Я подняла на него глаза.

— Ты умеешь говорить обнадеживающе и одновременно раздражающе.

— Полезное качество для священника.

— Для священника, возможно. Для человека, который собирается тащить меня на площадь за хлебом, — сомнительное.

Он чуть улыбнулся и подвинул ко мне тарелку с тонко нарезанным хлебом.

— Ешь. Нам ещё предстоит пережить подвиг под названием «утренняя очередь».

— Думаешь, там всё настолько плохо?

Он не ответил сразу. Подошёл к окну, отогнул край занавески и выглянул на улицу.

— Думаю, — произнёс он наконец, — что страх никогда не приходит в город один. Он всегда приводит с собой двух братьев — голод и злость. А когда они втроём берутся за дело, даже добрые люди начинают говорить чужими голосами.

Я отставила кружку.

Вот. Вот это уже был Михаэль — не сухой, не пустой, не удобный. Тот самый, который умел произнести простую вещь так, что она оставалась внутри надолго.

— Ты специально с утра говоришь как проповедь? — спросила я, чтобы скрыть, насколько сильно меня задели его слова.

Он обернулся.

— Иногда. Особенно когда боюсь сам.

Это было сказано так просто, что я не сразу поняла смысл.

— Ты боишься?

— Разумеется. — Он пожал плечами. — Я не святой с витража, Люция. Я живой человек, которого твой отец запер дома, как подозрительную курицу, и который теперь собирается нарушить его приказ. Было бы странно делать это без всякого трепета.

— Очень благочестивое сравнение.

— Лучше курица, чем мученик. Мученики, как правило, плохо заканчивают.

Я тихо фыркнула в кружку, и он, кажется, счёл это победой.

Пока мы допивали цикорий, Михаэль разложил на столе всё, что собирался взять. Я заметила среди прочего два плотных шарфа и маски, которые отец велел носить в доме после случая с Карлом.

— Ты правда думаешь, что это поможет? — спросила я, тронув пальцем одну из повязок.

— Думаю, это поможет нам чувствовать себя не совсем беспомощными, — ответил он. — Иногда и это уже немало.

— Отец сказал бы, что это не аргумент.

— Профессор Вайс привык воевать с тем, что можно увидеть под стеклом микроскопа. Нам с тобой пока остаётся воевать с тем, что происходит в голове у людей. А там, боюсь, символы действуют не хуже лекарств.

Я повязала шарф, пряча под ним волосы, и взяла в руки маску.

— Ты говоришь почти как он.

— Нет, — мягко возразил Михаэль. — Твой отец говорит так, будто спорит с миром и почти всегда выигрывает. Я же всего лишь пытаюсь договориться с ним по-хорошему.

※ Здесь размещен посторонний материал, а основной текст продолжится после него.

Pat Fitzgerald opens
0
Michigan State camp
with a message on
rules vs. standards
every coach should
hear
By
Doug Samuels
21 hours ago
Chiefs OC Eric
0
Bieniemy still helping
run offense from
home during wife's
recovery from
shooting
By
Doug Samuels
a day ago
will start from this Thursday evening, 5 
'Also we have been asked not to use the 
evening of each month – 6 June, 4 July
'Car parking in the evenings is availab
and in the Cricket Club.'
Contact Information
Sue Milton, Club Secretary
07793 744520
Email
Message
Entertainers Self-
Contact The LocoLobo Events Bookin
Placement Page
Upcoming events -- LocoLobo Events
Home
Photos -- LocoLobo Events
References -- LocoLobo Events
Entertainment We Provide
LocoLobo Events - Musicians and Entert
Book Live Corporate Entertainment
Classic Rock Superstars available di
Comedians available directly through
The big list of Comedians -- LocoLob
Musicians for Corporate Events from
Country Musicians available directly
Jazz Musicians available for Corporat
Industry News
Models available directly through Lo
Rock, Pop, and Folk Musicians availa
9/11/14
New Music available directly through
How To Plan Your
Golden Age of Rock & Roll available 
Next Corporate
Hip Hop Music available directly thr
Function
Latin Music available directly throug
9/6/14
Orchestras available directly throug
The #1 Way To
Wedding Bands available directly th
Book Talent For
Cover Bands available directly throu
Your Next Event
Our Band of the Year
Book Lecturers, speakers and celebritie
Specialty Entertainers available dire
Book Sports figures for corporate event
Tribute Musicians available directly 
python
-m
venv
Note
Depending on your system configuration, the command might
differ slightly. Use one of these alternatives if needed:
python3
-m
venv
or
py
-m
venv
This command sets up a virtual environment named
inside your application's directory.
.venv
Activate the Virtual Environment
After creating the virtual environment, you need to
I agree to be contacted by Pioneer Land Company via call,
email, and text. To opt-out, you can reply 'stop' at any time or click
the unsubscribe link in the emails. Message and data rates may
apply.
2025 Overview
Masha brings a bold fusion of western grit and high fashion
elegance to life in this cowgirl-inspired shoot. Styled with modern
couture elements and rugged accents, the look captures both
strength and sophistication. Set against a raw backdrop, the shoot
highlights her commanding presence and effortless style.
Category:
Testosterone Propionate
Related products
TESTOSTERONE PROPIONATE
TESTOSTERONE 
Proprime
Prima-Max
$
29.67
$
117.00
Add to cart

Перед выходом он остановил меня уже в прихожей.

— Подожди.

Я вопросительно подняла брови.

Он шагнул ближе и осторожно поправил край моей повязки у щеки — слишком низко сползла, оставляя кожу открытой. Его пальцы на мгновение коснулись линии скулы, и я застыла, как будто это было не простое движение, а что-то гораздо более опасное.

— Вот так, — сказал он тихо. — Иначе твоя грозная защита выглядит так, будто хочет сбежать первой.

— А твоя?

— Моя держится исключительно на силе веры.

— То есть плохо.

— Оскорбительно плохо.

Он открыл дверь, и в дом сразу вошёл утренний холод.

***

Лихтенбург уже не спал.

Он просто больше не просыпался так, как прежде.

У булочной госпожи Гретты толпились люди — не плотной очередью, а рваными группами, будто каждый хотел стоять достаточно близко к хлебу и достаточно далеко от остальных. Кто-то прикрывал рот платком, кто-то шарфом, кто-то просто воротником пальто. Несколько женщин держали при себе детей так крепко, словно боялись, что город сам вырвет их из рук.